In order to preserve a chance of remaining below 2°C, or ideally below 1.5°C, of global warming, it is imperative that greenhouse gas (GHG) emissions should peak, plateau and begin to decline by 2020, starting with the energy sector, where fast achievements are easiest. Without ambitious climate action, it will be impossible to achieve the Sustainable Development Goals (SDG), thereby inflicting even more injustice on people, especially in developing countries.
Acknowledging that circumstances differ from country to country, a one-size-fits-all just energy transition approach will not work. However, building on our research results for the study “Guiding Principles and Lessons Learnt for a Just Energy Transition in the Global South”, we came to the conclusion that a set of principles could be developed to serve as a reference framework for a just energy transition. They are designed to make justice applicable to energy transition processes in developing countries, which go beyond an abstract call for justice. They cover the climate, socioeconomic and political dimensions of the transition in a balanced way that reflects the legitimate justice claims of a wide range of stakeholders, thereby encouraging them to join forces for a just energy transition. Each of our eight principles is associated with a set of indicators. Through a points system, each country is given a score based on its compliance with these indicators, thereby enabling us to comparatively assess countries’ levels of justice in the energy transition. However, while we were able to develop a set of universal principles, it was more challenging to come up with a set of indicators that was relevant and adapted to different national contexts. This was further complicated by the variations in quality and availability of data for each country. We therefore stress that our approach should be seen as a first attempt to set up a just energy transition reference framework, and that further efforts will be needed to improve it.
We applied our reference framework to assess energy transitions in twelve countries of the Global South. Their respective scores show that justice concerns are gaining traction in the energy transition and that different countries adopt different approaches to justice.
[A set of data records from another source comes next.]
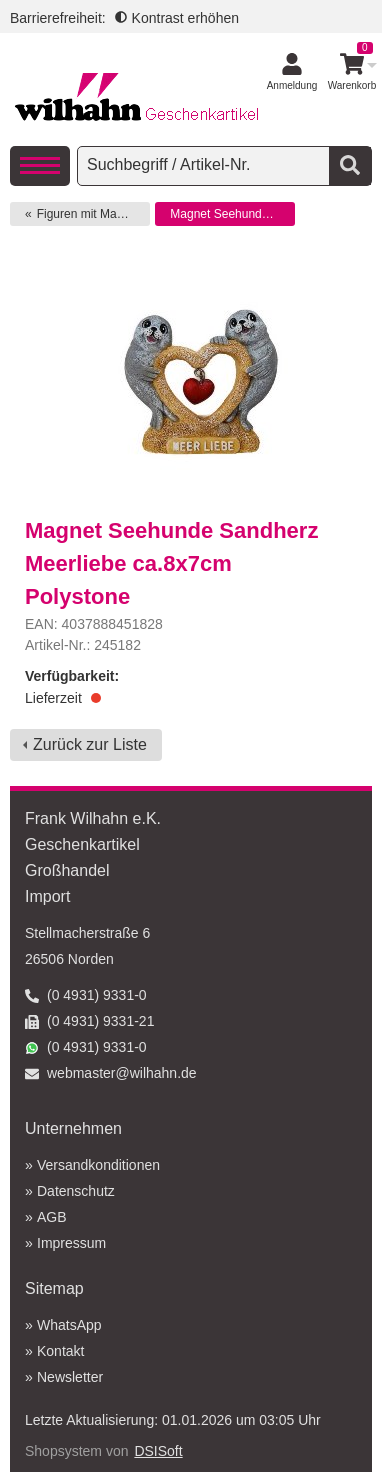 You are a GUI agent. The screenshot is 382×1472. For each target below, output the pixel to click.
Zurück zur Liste (90, 744)
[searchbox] (205, 165)
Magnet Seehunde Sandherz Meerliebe (232, 214)
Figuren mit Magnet (88, 214)
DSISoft (158, 1451) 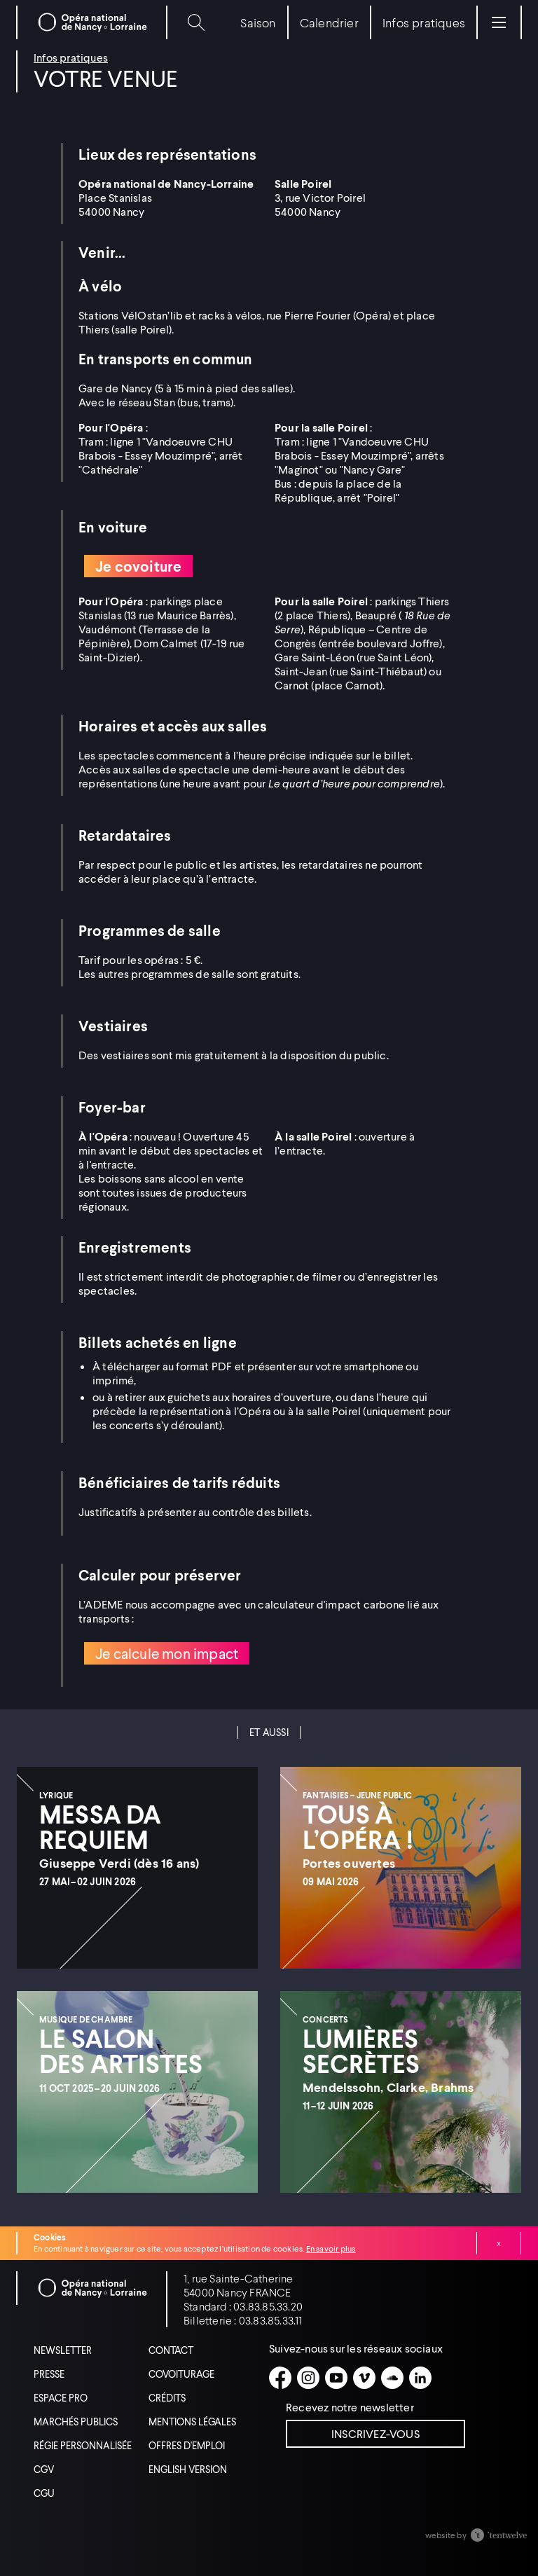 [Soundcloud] (392, 2378)
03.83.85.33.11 (271, 2320)
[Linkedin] (420, 2378)
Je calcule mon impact (166, 1653)
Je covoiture (138, 566)
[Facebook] (280, 2378)
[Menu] (498, 22)
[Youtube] (336, 2378)
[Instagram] (308, 2378)
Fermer (498, 2243)
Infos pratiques (71, 57)
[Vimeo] (364, 2378)
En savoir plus (331, 2248)
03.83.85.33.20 (268, 2306)
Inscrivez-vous (375, 2433) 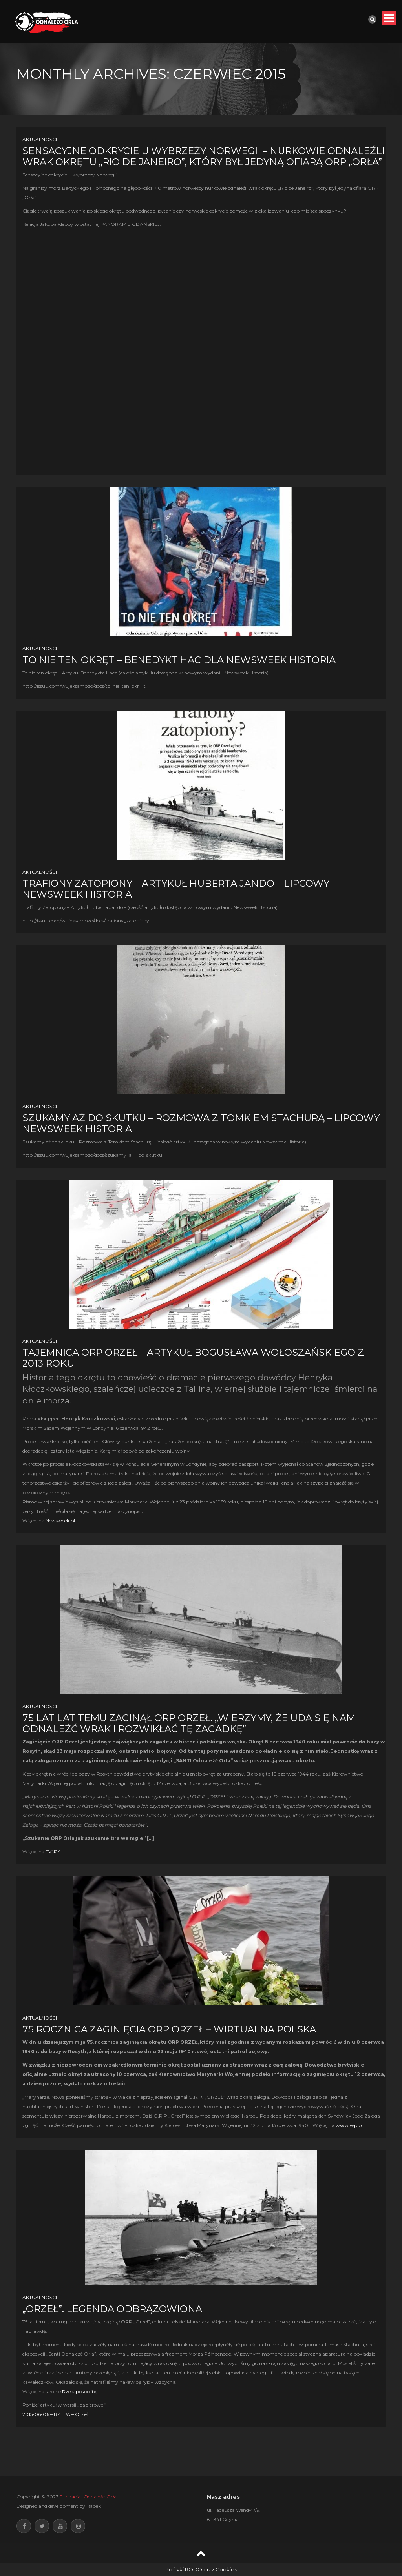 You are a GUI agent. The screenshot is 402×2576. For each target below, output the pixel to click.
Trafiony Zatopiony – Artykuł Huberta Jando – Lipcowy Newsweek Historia (175, 889)
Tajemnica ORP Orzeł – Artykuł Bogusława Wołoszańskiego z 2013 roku (193, 1358)
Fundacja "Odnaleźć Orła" (89, 2497)
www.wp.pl (349, 2125)
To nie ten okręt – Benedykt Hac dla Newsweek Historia (179, 659)
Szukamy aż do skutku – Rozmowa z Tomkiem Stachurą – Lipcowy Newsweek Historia (201, 1123)
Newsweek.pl (60, 1520)
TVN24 (53, 1851)
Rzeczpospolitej (79, 2391)
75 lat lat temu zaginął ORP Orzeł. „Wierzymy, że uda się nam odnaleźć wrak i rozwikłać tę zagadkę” (188, 1723)
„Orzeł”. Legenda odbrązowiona (112, 2308)
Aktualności (39, 139)
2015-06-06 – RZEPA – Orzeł (55, 2414)
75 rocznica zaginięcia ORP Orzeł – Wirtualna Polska (169, 2029) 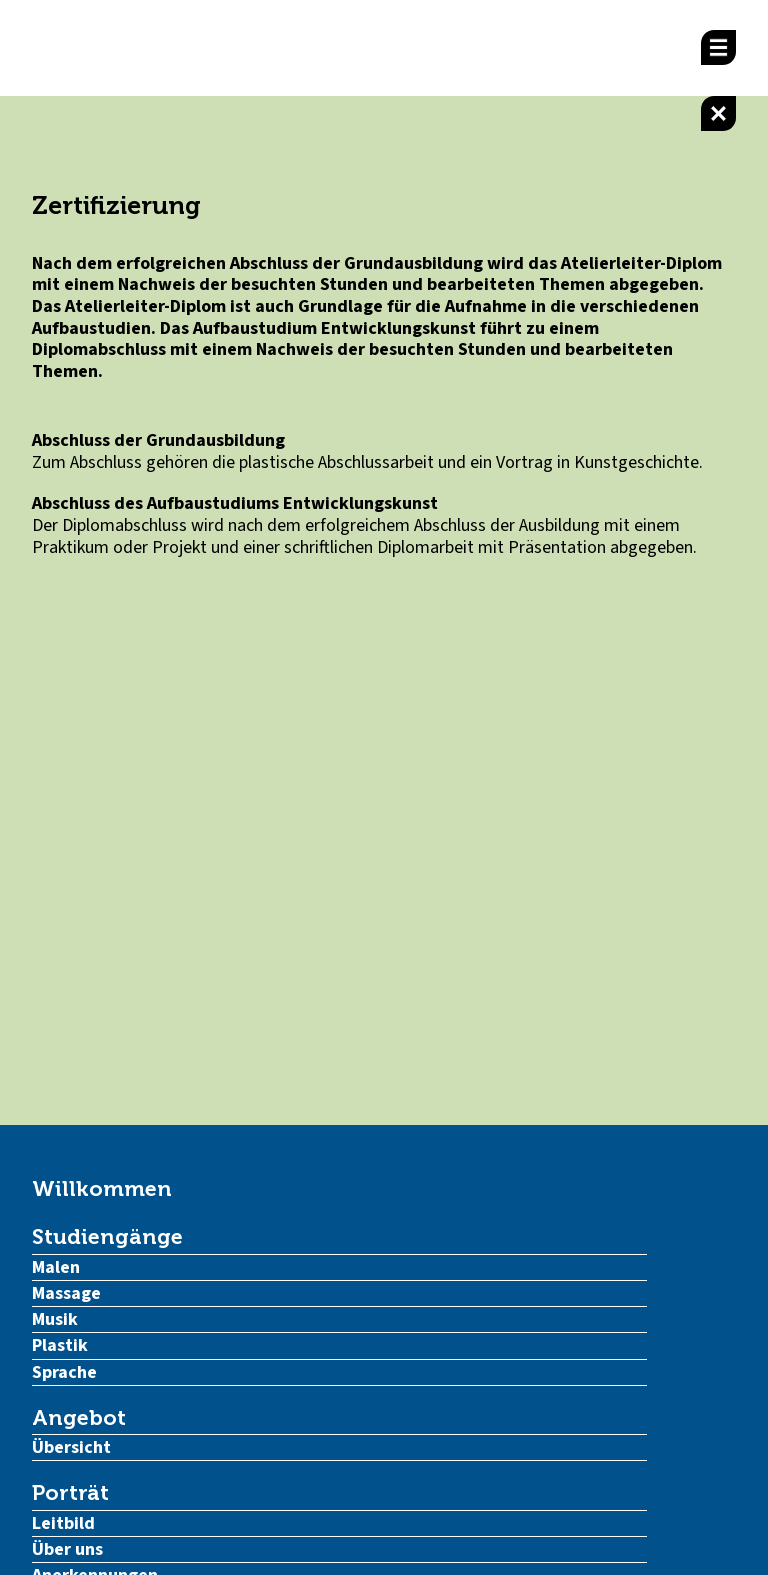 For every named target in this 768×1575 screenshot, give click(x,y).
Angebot (79, 1417)
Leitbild (63, 1523)
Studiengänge (107, 1236)
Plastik (60, 1345)
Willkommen (102, 1188)
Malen (56, 1267)
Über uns (67, 1549)
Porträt (70, 1492)
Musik (55, 1319)
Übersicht (71, 1447)
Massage (66, 1293)
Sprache (64, 1372)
The scoring results indicate that most countries perform relatively better with regard to climate ambition, while they do less well when it comes to addressing the socio-economic justice concerns of the transition. The biggest justice gaps were identified with regard to its political dimension, i.e. in terms of participation, good governance and human rights.
Altogether, there remains a great deal of room for improvement to make the energy transition just. However, looking at the frontrunners, especially Costa Rica, may help to learn from each other. Building on the lessons learnt from our study, we advance the following recommendations:
- Just energy transition should be tackled in a twin-track approach by mainstreaming it through sectoral policies and by developing distinct Just Transition programmes;
- Climate and energy policies should take a pro-active approach on Just Transition;
- Just energy transition should become a core part of the social dialogue;
- Multi-stakeholder fora on just energy transition should be established;
- Human rights- and gender impact assessment should become part of climate and energy policies.
Thomas Hirsch (@Th_Hirsch) is the Founding Director of Climate & Development Advice, an international consultancy network specialized in climate and development policies. This story is based on the report “Guiding Principles & Lessons Learnt for a Just Energy Transition in the Global South” which was published in 2017 by Friedrich-Ebert-Foundation and Bread for the World and co-edited by Thomas Hirsch, Manuela Matthess and Joachim Fünfgelt.
This piece was originally posted on Just Transition(s).